(Raw data)

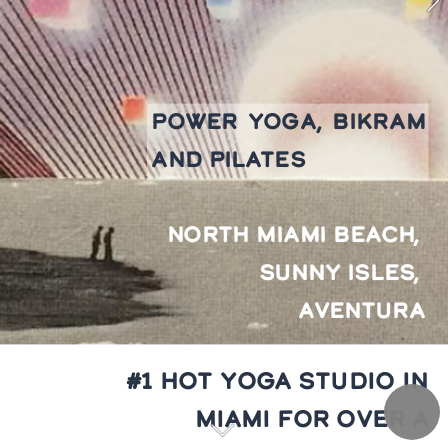
POWER YOGA, BIKRAM 
AND PILATES
NORTH MIAMI BEACH, 
SUNNY ISLES, 
AVENTURA
#1 HOT YOGA STUDIO IN 
MIAMI FOR OVER A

(End Raw data)

> **Activity**
From the data, report how many lines hold "YOGA", leaving out any other words.

> **Result of the task**
2